------ Given records ------
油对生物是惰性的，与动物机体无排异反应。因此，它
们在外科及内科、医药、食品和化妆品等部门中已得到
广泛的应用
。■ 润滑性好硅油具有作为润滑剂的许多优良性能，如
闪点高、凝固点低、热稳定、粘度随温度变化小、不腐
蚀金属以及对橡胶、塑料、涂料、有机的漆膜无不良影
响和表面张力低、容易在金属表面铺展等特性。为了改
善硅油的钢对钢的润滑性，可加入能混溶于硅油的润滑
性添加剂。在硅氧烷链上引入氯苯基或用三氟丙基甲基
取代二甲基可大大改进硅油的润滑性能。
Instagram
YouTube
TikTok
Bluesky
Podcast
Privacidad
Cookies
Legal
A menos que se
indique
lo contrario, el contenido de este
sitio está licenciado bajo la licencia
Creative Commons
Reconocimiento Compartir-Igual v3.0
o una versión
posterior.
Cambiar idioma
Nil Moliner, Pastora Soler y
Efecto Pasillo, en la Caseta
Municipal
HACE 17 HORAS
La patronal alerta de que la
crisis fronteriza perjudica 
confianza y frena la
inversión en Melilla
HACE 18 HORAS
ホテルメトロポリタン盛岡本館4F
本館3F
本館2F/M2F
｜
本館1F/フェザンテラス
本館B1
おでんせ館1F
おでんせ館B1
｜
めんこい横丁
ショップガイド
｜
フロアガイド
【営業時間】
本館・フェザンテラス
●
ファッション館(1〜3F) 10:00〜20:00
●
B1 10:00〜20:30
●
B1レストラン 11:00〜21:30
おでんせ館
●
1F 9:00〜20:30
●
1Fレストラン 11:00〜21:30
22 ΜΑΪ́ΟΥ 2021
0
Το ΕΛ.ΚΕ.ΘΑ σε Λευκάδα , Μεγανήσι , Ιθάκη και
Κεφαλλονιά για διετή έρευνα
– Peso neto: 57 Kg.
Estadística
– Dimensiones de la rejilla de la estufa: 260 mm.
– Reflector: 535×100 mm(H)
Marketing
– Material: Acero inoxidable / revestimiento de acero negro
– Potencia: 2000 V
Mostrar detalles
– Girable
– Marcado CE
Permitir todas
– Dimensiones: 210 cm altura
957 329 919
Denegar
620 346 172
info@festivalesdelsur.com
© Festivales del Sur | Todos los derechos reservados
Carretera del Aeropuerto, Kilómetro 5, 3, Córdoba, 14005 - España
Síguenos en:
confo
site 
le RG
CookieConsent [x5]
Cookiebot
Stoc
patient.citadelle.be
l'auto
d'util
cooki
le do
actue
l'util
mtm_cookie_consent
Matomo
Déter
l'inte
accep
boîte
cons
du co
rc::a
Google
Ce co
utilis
------
Exercise instructions: Give again exactly, and only, the lines above starting at the one with "lo contrario, el contenido de este" and ending at the one with "de acero negro".

Output:
lo contrario, el contenido de este
sitio está licenciado bajo la licencia
Creative Commons
Reconocimiento Compartir-Igual v3.0
o una versión
posterior.
Cambiar idioma
Nil Moliner, Pastora Soler y
Efecto Pasillo, en la Caseta
Municipal
HACE 17 HORAS
La patronal alerta de que la
crisis fronteriza perjudica 
confianza y frena la
inversión en Melilla
HACE 18 HORAS
ホテルメトロポリタン盛岡本館4F
本館3F
本館2F/M2F
｜
本館1F/フェザンテラス
本館B1
おでんせ館1F
おでんせ館B1
｜
めんこい横丁
ショップガイド
｜
フロアガイド
【営業時間】
本館・フェザンテラス
●
ファッション館(1〜3F) 10:00〜20:00
●
B1 10:00〜20:30
●
B1レストラン 11:00〜21:30
おでんせ館
●
1F 9:00〜20:30
●
1Fレストラン 11:00〜21:30
22 ΜΑΪ́ΟΥ 2021
0
Το ΕΛ.ΚΕ.ΘΑ σε Λευκάδα , Μεγανήσι , Ιθάκη και
Κεφαλλονιά για διετή έρευνα
– Peso neto: 57 Kg.
Estadística
– Dimensiones de la rejilla de la estufa: 260 mm.
– Reflector: 535×100 mm(H)
Marketing
– Material: Acero inoxidable / revestimiento de acero negro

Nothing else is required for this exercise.